Some scanners’ specifications report very high resolutions, such as 4,800 x 4,800 dpi. When you see one that purports to have a high resolution, you should be skeptical and look closer. The reported resolution may not be the hardware resolution or the actual resolution of the scanner itself. Instead, it probably refers to some software-enhanced resolution. One method of software enhancement is called interpolation, which inserts extra pixels between the actual scanned ones and uses a mathematical formula to determine their value.

For example…

If one pixel has a value of 10 and the next one 20, interpolation would insert a pixel between them with the value of 15. I’m using regular base 10 numbers here for the sake of discussion, but in a real scanning situation, the numbers would be binary values.

Scanner light types

When desktop scanners were first introduced, many manufacturers used fluorescent bulbs as light sources.
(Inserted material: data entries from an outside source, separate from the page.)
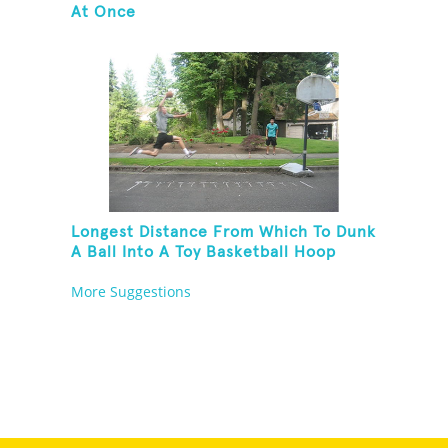
At Once
Longest Distance From Which To Dunk
A Ball Into A Toy Basketball Hoop
More Suggestions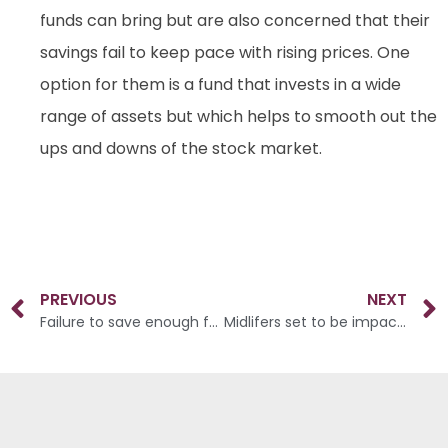
funds can bring but are also concerned that their
savings fail to keep pace with rising prices. One
option for them is a fund that invests in a wide
range of assets but which helps to smooth out the
ups and downs of the stock market.
PREVIOUS
NEXT
Failure to save enough for old age
Midlifers set to be impacted twice by the cost of living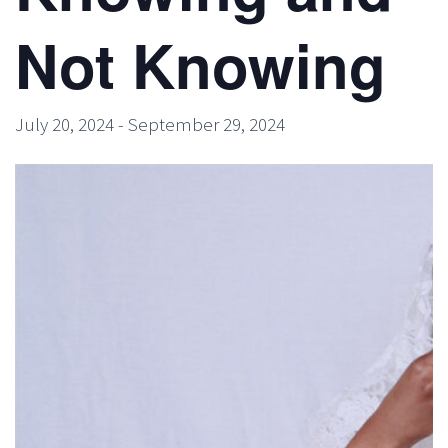
Not Knowing
July 20, 2024
-
September 29, 2024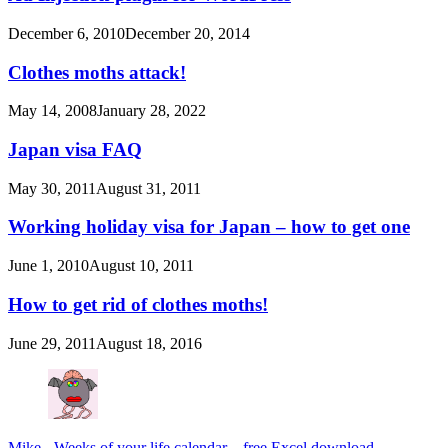
December 6, 2010
December 20, 2014
Clothes moths attack!
May 14, 2008
January 28, 2022
Japan visa FAQ
May 30, 2011
August 31, 2011
Working holiday visa for Japan – how to get one
June 1, 2010
August 10, 2011
How to get rid of clothes moths!
June 29, 2011
August 18, 2016
Mike
-
Weeks of your life calendar – free Excel download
However, fluorescent bulbs cannot emit consistent white light, and they produce heat that can distort the other optical components. Therefore, most manufacturers moved to cold-cathode bulbs as soon as was practical. Cold-cathode bulbs resemble fluorescent bulbs, but they have no filament; therefore, the bulbs operate at much lower temperatures and are more reliable. Most scanner manufacturers have lately moved to using Xenon bulbs. Xenon bulbs produce a very stable, full-spectrum light source, although they do use slightly more power than the fluorescent and cold-cathode bulbs.

How color scanners are different

In black-and-white or grayscale scanners, a single light bar and mirror system transmits grayscale data to the CCD. In a color scanner, however, there must be three separate evaluations of each pixel in the image: the amount of red, amount of blue, and amount of green. There are several methods of gathering this data during the scanning process.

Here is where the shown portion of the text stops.